Ms Omarova wants to put an “‘end to banking’ as we know it”—again, her words—and transfer private banking functions to the Federal Reserve, where accounts would “fully replace” private bank deposits. The Fed would control “systemically important prices” for fuel, food, raw materials, metals, natural resources, home prices and wages.

And, she says

the Fed should be remade into what she calls “The People’s Ledger.”

And

She calls for “reimagining” the role of central banks “as the ultimate public platform for generating, modulating, and allocating financial resources in a modern economy.”

But ignore those calls for Soviet finance controls. She’s the lady the Progressive-Democrats want to inflict on us.

Shut up about that flapping curtain; vote her up.

Biden’s Attack on our Energy Independence

continues. President Joe Biden (D), the privileged white male patriarch half of the Biden-Harris administration, said at his Thursday CNN-hosted townhall—and he actually was serious:

I don’t see anything that’s going to significantly reduce gas prices right now. My guess is you’ll start to see gas prices come down as we get by going into the winter, I mean excuse me, into next year in 2022.

Of course he does see what would significantly reduce gas prices—and stop the inflation in the cost of so many other consumer goods that depend on energy production. And no, I don’t mean begging more piteously for OPEC to increase oil production, nor do I mean imploring Russia to increase its oil and gas shipments.

Biden could unlock American oil and gas production, he could freely allow exploration and drilling on Federal lands, he could get out of the way of production from ANWR, just for starters. All of these things Biden knows full well.

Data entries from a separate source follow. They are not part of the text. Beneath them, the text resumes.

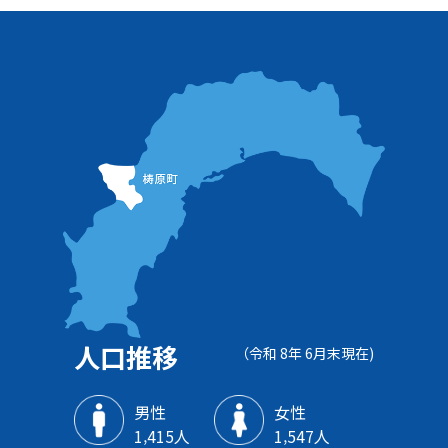
人口推移
（令和 8年 6月末現在)
男性
女性
1‚415人
1‚547人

Biden could stop his assault on American oil and gas production and let us go back to the energy independence that lowered our costs to historic lows. Biden knows this full well, also.

But he won’t. Instead, he’ll continue to dissemble, like he did at that townhall. It’s about control, not what’s good for our nation.

Out of Touch

At last Friday’s noon-ish press conference, a reporter (Fox News‘ term) asked President Joe Biden’s (D) Press Secretary Jen Psaki why Biden’s approval ratings were so low. Psaki’s response:

I would just go back to what our view is, is that we’re still going through a hard time in this country. And people are tired of fighting the pandemic, they’re tired of the impact on their lives.

And we all thought it would be over at this point in time[.]

No, we’re not tired of fighting the pandemic, or of its impact on our lives. We’re tired of the impact Government is having on our lives with its overreacting to the virus, its interference in our lives, its using this virus situation to increasingly limit our liberties.

We’re tired of the hard time Government is causing under the guise of the virus.

And: the virus situation has long since been over. Peak new Wuhan Virus Delta variant cases was ‘way last August, and peak Delta variant-related deaths was ‘way last September. On top of that, those peaks were a small fraction of the peaks from the original Wuhan Virus new cases and related deaths.

What our view is. This is how out of touch with us average Americans the Biden-Harris administration is.

Or, maybe it’s their fingers in their ears.